Ich lag also falsch.
Unter anderem, weil ich es mir nicht gestattet hatte, Fakten in meine Beurteilung einfließen zu lassen. Ich hatte mein Urteil auf rein emotionaler Basis getroffen. Es war ein Kind meiner Verzweiflung und meiner Hilflosigkeit, aber es war alles andere als gerecht. Ich wäre kein guter Richter gewesen.
Und in diesem Kontext bitte ich Dich, Deine Einschätzung zu hinterfragen. Sprich mal mit Ärzten über das Thema. Suche Dir Statistiken aus dem Netz. Versuche, objektive Daten zu erlangen.
Ich glaube, Du wirst dann feststellen, dass es eben doch nicht so ist, dass der Krebs immer wieder kommt (war übrigens bei meiner Mutter auch so, wenn auch mit einer krebsfreien Phase von mehreren Jahrzehnten).
Natürlich ist Krebs nicht immer restlos heilbar. Aber oft. Und...
Krebs ist nicht gleich Krebs. Es kommt immer darauf an, um welche Krebserkrankung es sich im konkreten Fall handelt. Bei einigen ist die Prognose - vor allem bei rechtzeitigem Erkennen - absolut positiv. Bei anderen ist Krebs selbst heute noch in den meisten Fällen ein Todesurteil.
Krebs ist bei Gott kein einfaches Thema. Weil es keine einfache Krankheit ist. Weil er so unheimlich ist. Weil wir (die nicht-Mediziner) so wenig darüber wissen. Weil auch so viele Mythen und Märchen darüber kursieren, auch heute noch.

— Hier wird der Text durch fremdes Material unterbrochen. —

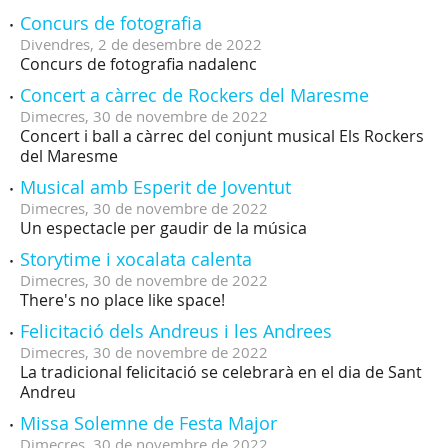
Concurs de fotografia
Divendres,
2
de
desembre
de
2022
Concurs de fotografia nadalenc
Concert a càrrec de Rockers del Maresme
Dimecres,
30
de
novembre
de
2022
Concert i ball a càrrec del conjunt musical Els Rockers
del Maresme
Musical amb Esperit de Joventut
Dimecres,
30
de
novembre
de
2022
Un espectacle per gaudir de la música
Storytime i xocalata calenta
Dimecres,
30
de
novembre
de
2022
There's no place like space!
Felicitació dels Andreus i les Andrees
Dimecres,
30
de
novembre
de
2022
La tradicional felicitació se celebrarà en el dia de Sant
Andreu
Missa Solemne de Festa Major
Dimecres,
30
de
novembre
de
2022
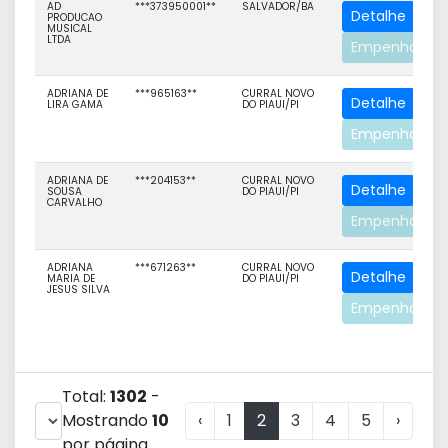
AD
***373950001**
SALVADOR/BA
Detalhe
PRODUCAO
MUSICAL
LTDA
Empenhos
ADRIANA DE
***965163**
CURRAL NOVO
Detalhe
LIRA GAMA
DO PIAUI/PI
Empenhos
ADRIANA DE
***204153**
CURRAL NOVO
Detalhe
SOUSA
DO PIAUI/PI
CARVALHO
Empenhos
ADRIANA
***671263**
CURRAL NOVO
Detalhe
MARIA DE
DO PIAUI/PI
JESUS SILVA
Empenhos
Total:
1302
-
Mostrando
10
‹
1
2
3
4
5
›
por página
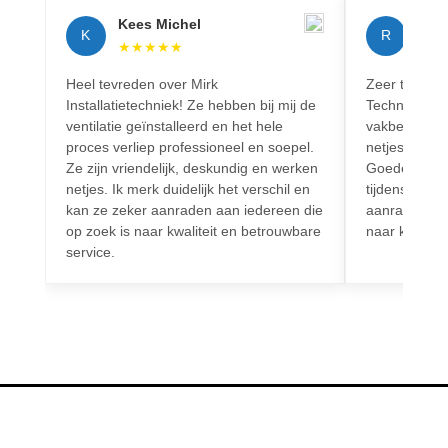
Kees Michel
Rich
K
R
★
★
★
★
★
★
★
Heel tevreden over Mirk
Zeer tevreden
Installatietechniek! Ze hebben bij mij de
Techniek! Pr
ventilatie geïnstalleerd en het hele
vakbekwaam.
proces verliep professioneel en soepel.
netjes en vo
Ze zijn vriendelijk, deskundig en werken
Goede commun
netjes. Ik merk duidelijk het verschil en
tijdens het h
kan ze zeker aanraden aan iedereen die
aanrader voo
op zoek is naar kwaliteit en betrouwbare
naar kwalitei
service.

Weil so viele Menschen, die wir so sehr lieben, an dieser verfluchten Krankheit so elend sterben müssen.
Weil wir ihn hassen.
Ja, etwas plakativ, gebe ich zu. Aber ich denke, Du merkst schon, wo ich hin will.
Tue Dir selbst einen Gefallen und finde eine Möglichkeit, den Tod Deines Freundes mit anderen Emotionen zu verbinden als Hass, Vorwürfe, Verbitterung. Es ist recht, um unsere Lieben zu trauern, und vielleicht sind sie - wenn es irgendetwas von ihnen noch irgendwo gibt - stolz auf uns, weil wir zu Trauer fähig sind. Aber würden sie wollen, dass wir verbittern?
Ich glaube nicht.
Ein Weg dazu könnte sein, sich möglichst objektive Informationen zu beschaffen. Der erste Schritt weg von einer Emotionalität, die nur Ängste schürt, hin zu einem klareren und - vielleicht auch - angstfreierem Bild dieser Geißel der Menschheit.
Ich kann Dir gleich sagen: das ist ein langer und schwieriger Weg. Aber allemal besser, als in dumpfer Verzweiflung zu ertrinken.
Ich hoffe, Du bist mir nicht böse über meine offen Worte. Ich kenne Deinen Schmerz nur zu gut und wollte helfen.